Jeannie Farnsworth, MS, BS, CCRP, MRQA
Regional Clinical Scientist, ICON, and SOCRA National Board Member. Jeannie graduated with a Bachelor’s degree in Biology and Biochemistry with a minor in Business Administration from the University of Nevada-Reno. She earned her Master’s in Clinical Investigations from MGHIHP in association with Harvard Medical School. She has over 19 years of experience as a study coordinator, contractor, consultant, and monitor working on both drug and device clinical trials, predominantly assisting sites with study startup, protocol procurement, trial operations, and staff training. Her experience ranges from pediatric endocrinology and diabetes to ophthalmology and neurology. Her love and respect for this industry stemmed from her cherished relationships with study patients in all stages and phases of research. She is thrilled to teach at Clinical Research Fastrack to advance the field and process of Clinical Research.
Jeff Repper, BATSC
Executive Vice President at Transformative Pharmaceutical Solutions. Experienced Vice President with a demonstrated success working in the clinical research and health care industries. Strong professional skilled in leadership, management, and budgeting.
Jennifer Kocour, MPH
Chief Operating Officer at CCT Research. Jennifer Kocour is an instructor at Clinical Research Fastrack and has also served as Senior Director of Operations at Synexus Research, the largest integrated clinical research network in the world. She began as a Research Assistant, gained experience as a Study Coordinator, and later managed sites as a Regional Director. Currently, she is the Chief Operating Officer at CCT Research. She holds a Bachelor’s degree in Biology from Arizona State University and is a Certified Clinical Research Coordinator.
Jessica Twyford, MS, CCRC
Clinical Research Associate II, LabCorp. Jessica is professional, personable and passionate about clinical research!
Jill Lemna, MBA
Program Manager, Clinical and Regulatory Program Management, Exact Sciences. Jill has an extensive business background and knowledge relating to the clinical research industry. She worked for Translational Genomics Research Institute (TGen) for over eight years as a Business Development Manager. In her role, she managed a $10 million budget within her division, built strategic launch plans for commercialization opportunities, in addition to reviewing and negotiating legal agreements and contracts. In 2011, Jill left TGen to work for HonorHealth Research Institute in Scottsdale, Arizona. She served as the Director of Operations for Clinical Research Programs for six years. In this leadership position, Jill oversaw multiple program budgets, increased the annual programs’ revenue by 10 percent per year, and represented the organization in negotiations with sponsors, agencies, and philanthropists. In 2016 she accepted the role of Director of Strategic Planning and Support Services for HonorHealth; in which she guides strategic planning and execution of business, operational, and marketing communication strategies. She now serves as the Program Manager in Clinical and Regulatory Programs, at Exact Sciences.
JJ (Hale) Lichtenwalner, MHA
Associate Project Lead, PPD. I am a professional and friendly person that continues to invest in myself to grow and challenge myself. I thrive on learning and helping others learn so we can all continue to attempt to help improve others’ lives.
John Carlos Diaz, MS
Clinical Research and Strategy Lead, Project Management, GeoSera LLC. John Carlos Diaz is the President and Owner of GeoSera Consulting, a Minority Business Enterprise that specializes in Clinical Research and Operations and executing Clinical Development Plans across multiple clinical trials. Prior to starting his own consulting company, John Carlos worked in Clinical Research for 10 years as a Clinical Operations Leader tasked with delivering endpoints within timelines and budgets. John Carlos has had various Clinical Operations roles with increasing levels of responsibility.
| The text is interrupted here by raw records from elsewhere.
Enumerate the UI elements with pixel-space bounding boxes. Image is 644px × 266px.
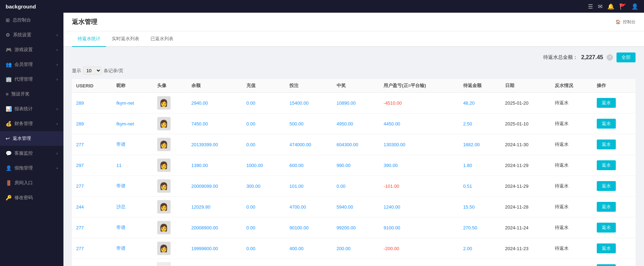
fanshui-button[interactable]: 返水: [597, 140, 616, 149]
cell-balance: 8000.00: [187, 259, 242, 266]
cell-action[interactable]: 返水: [593, 155, 636, 176]
cell-date: 2024-10-24: [501, 259, 551, 266]
sidebar-item-dashboard[interactable]: ⊞ 总控制台: [0, 13, 63, 27]
room-entry-icon: 🚪: [6, 180, 12, 186]
cell-nickname: 11: [112, 155, 153, 176]
chevron-right-icon-5: ›: [56, 107, 58, 111]
avatar: 👩: [157, 138, 171, 151]
tab-returned-list[interactable]: 已返水列表: [145, 31, 179, 47]
cell-date: 2024-11-30: [501, 134, 551, 155]
cell-status: 待返水: [551, 176, 593, 197]
sidebar-item-rebate-mgmt[interactable]: ↩ 返水管理: [0, 131, 63, 146]
cell-status: 待返水: [551, 93, 593, 113]
col-nickname: 昵称: [112, 79, 153, 93]
cell-recharge: 300.00: [242, 176, 285, 197]
rebate-mgmt-icon: ↩: [6, 136, 10, 141]
game-settings-icon: 🎮: [6, 47, 12, 52]
avatar: 👩: [157, 200, 171, 214]
sidebar-item-report-stats[interactable]: 📊 报表统计 ›: [0, 101, 63, 116]
table-row: 277 帝谱 👩 20009099.00 300.00 101.00 0.00 …: [72, 176, 636, 197]
cell-pending-amount: 1.80: [459, 155, 501, 176]
cell-bet: 600.00: [285, 155, 332, 176]
cell-date: 2024-11-23: [501, 238, 551, 259]
cell-profit-loss: -101.00: [379, 176, 459, 197]
sidebar-item-agent-mgmt[interactable]: 🏢 代理管理 ›: [0, 72, 63, 87]
sidebar-item-room-entry[interactable]: 🚪 房间入口: [0, 175, 63, 190]
cell-avatar: 👩: [153, 93, 187, 113]
cell-avatar: 👩: [153, 197, 187, 217]
cell-win: 990.00: [332, 155, 380, 176]
sidebar-item-customer-service[interactable]: 💬 客服监控 ›: [0, 146, 63, 161]
cell-profit-loss: -4510.00: [379, 93, 459, 113]
col-win: 中奖: [332, 79, 380, 93]
cell-action[interactable]: 返水: [593, 217, 636, 238]
cell-avatar: 👩: [153, 176, 187, 197]
cell-date: 2024-11-24: [501, 217, 551, 238]
cell-action[interactable]: 返水: [593, 113, 636, 134]
cell-action[interactable]: 返水: [593, 134, 636, 155]
cell-balance: 20009099.00: [187, 176, 242, 197]
sidebar-item-pre-lottery[interactable]: ≡ 预设开奖: [0, 87, 63, 101]
cell-recharge: 0.00: [242, 238, 285, 259]
cell-action[interactable]: 返水: [593, 259, 636, 266]
sidebar-label-agent-mgmt: 代理管理: [14, 76, 33, 82]
cell-pending-amount: 48.20: [459, 93, 501, 113]
sidebar-item-system-settings[interactable]: ⚙ 系统设置 ›: [0, 27, 63, 42]
cell-action[interactable]: 返水: [593, 176, 636, 197]
sidebar-label-room-entry: 房间入口: [14, 180, 33, 186]
sidebar-item-change-password[interactable]: 🔑 修改密码: [0, 190, 63, 205]
fanshui-button[interactable]: 返水: [597, 202, 616, 212]
cell-action[interactable]: 返水: [593, 197, 636, 217]
avatar: 👩: [157, 179, 171, 193]
avatar-placeholder: [157, 262, 171, 266]
sidebar-item-finance-mgmt[interactable]: 💰 财务管理 ›: [0, 116, 63, 131]
agent-mgmt-icon: 🏢: [6, 76, 12, 82]
cell-bet: 500.00: [285, 113, 332, 134]
tab-realtime-list[interactable]: 实时返水列表: [106, 31, 145, 47]
pre-lottery-icon: ≡: [6, 91, 8, 97]
cell-win: 5940.00: [332, 197, 380, 217]
cell-action[interactable]: 返水: [593, 238, 636, 259]
tab-realtime-list-label: 实时返水列表: [112, 36, 139, 41]
cell-balance: 2940.00: [187, 93, 242, 113]
mail-icon[interactable]: ✉: [598, 3, 602, 10]
sidebar-item-fake-mgmt[interactable]: 👤 假拖管理 ›: [0, 161, 63, 175]
cell-balance: 19999800.00: [187, 238, 242, 259]
cell-status: 待返水: [551, 113, 593, 134]
cell-balance: 7450.00: [187, 113, 242, 134]
avatar: 👩: [157, 117, 171, 130]
table-row: 277 帝谱 👩 20008900.00 0.00 90100.00 99200…: [72, 217, 636, 238]
chevron-right-icon-6: ›: [56, 122, 58, 126]
quanbu-button[interactable]: 全部: [617, 52, 636, 62]
fanshui-button[interactable]: 返水: [597, 98, 616, 108]
info-icon[interactable]: ?: [607, 54, 613, 61]
fanshui-button[interactable]: 返水: [597, 264, 616, 266]
table-row: 277 帝谱 👩 20139399.00 0.00 474000.00 6043…: [72, 134, 636, 155]
per-page-select[interactable]: 10 25 50 100: [83, 67, 102, 75]
cell-action[interactable]: 返水: [593, 93, 636, 113]
records-control: 显示 10 25 50 100 条记录/页: [72, 67, 636, 75]
col-pending-amount: 待返金额: [459, 79, 501, 93]
cell-userid: 277: [72, 217, 112, 238]
bell-icon[interactable]: 🔔: [607, 3, 614, 10]
sidebar-label-report-stats: 报表统计: [14, 106, 33, 112]
menu-icon[interactable]: ☰: [588, 3, 593, 10]
user-icon[interactable]: 👤: [631, 3, 638, 10]
fanshui-button[interactable]: 返水: [597, 243, 616, 253]
cell-avatar: 👩: [153, 113, 187, 134]
fanshui-button[interactable]: 返水: [597, 119, 616, 129]
cell-recharge: 0.00: [242, 197, 285, 217]
fanshui-button[interactable]: 返水: [597, 160, 616, 170]
sidebar-item-member-mgmt[interactable]: 👥 会员管理 ›: [0, 57, 63, 72]
tab-pending-stats[interactable]: 待返水统计: [72, 31, 106, 47]
topbar-icons: ☰ ✉ 🔔 🚩 👤: [588, 3, 638, 10]
fanshui-button[interactable]: 返水: [597, 223, 616, 233]
flag-icon[interactable]: 🚩: [619, 3, 626, 10]
fanshui-button[interactable]: 返水: [597, 181, 616, 191]
col-balance: 余额: [187, 79, 242, 93]
sidebar-item-game-settings[interactable]: 🎮 游戏设置 ›: [0, 42, 63, 57]
cell-pending-amount: 15.50: [459, 197, 501, 217]
cell-date: 2024-11-29: [501, 155, 551, 176]
chevron-right-icon-4: ›: [56, 77, 58, 81]
cell-userid: 289: [72, 93, 112, 113]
Beginning at Merck in 2008, in Clinical Pharmacology through Cephalon/Teva managing phase I – IV, global, adult/pediatric clinical research from 2010 to 2015 and finally as the Clinical Operations leader for Braeburn Pharmaceuticals pipeline. Prior to entering the Clinical Research role, John Carlos was a Sr. Scientist at GSK within Drug Metabolism and Pharmacokinetics. After graduating from New York University in 2002 with a Bachelors in Biochemistry, John Carlos expanded his education base by obtaining professional certificates in Finance and Accounting from The Wharton School at the University of Pennsylvania, Clinical Research at Villanova University while finishing a Master’s degree in clinical research at George Washington University.
Jules Frisoli, CP
Principal Consultant, Phase 5 Clinical Research LLC. Jules is a dedicated, hardworking certified professional with 22 years of pharmaceutical industry experience with increasing responsibilities along his journey in clinical research. Oversight of monitoring has been his focal point for the last 8 years therefore, mentoring, managing, training, and remediating site personnel and CRAs is his expertise. Some of the areas Jules has worked in over the years include the following: TMF file auditing, FDA regulation, ICH GCP, CRO/Vendor management training, and more.
Kasey Boynton, BS
Director, Clinical Development at Syneos Health. Kasey Boynton brings over 12 years of combined experience in the development and implementation of global clinical programs within CROs, academia, and biotech companies. She has extensive experience in leading complex clinical protocols, cross-functional oversight and strategic execution that produces on-time results while fostering a highly-productive team environment. Kasey is a certified clinical research professional with extensive knowledge of ICH/GCP guidelines within the US, as well as governing authorities abroad. Kasey is based in Atlanta, GA and is an avid musician and fitness enthusiast.
Kelly Cummins, BS
Senior CRA (Level 1) at PPD. Working as a CRA has brought on a new adventure and I look forward to gaining more knowledge with PPD in Phase I research.
Kenyetta Sims, M.A., CCRC
Director of Clinical Research, Howard Brown Health. I am a self-motivated clinical research director/coordinator with management skills sets and education; I have an aptitude for managing people and projects without difficulty in multi-tasking and meeting deadlines.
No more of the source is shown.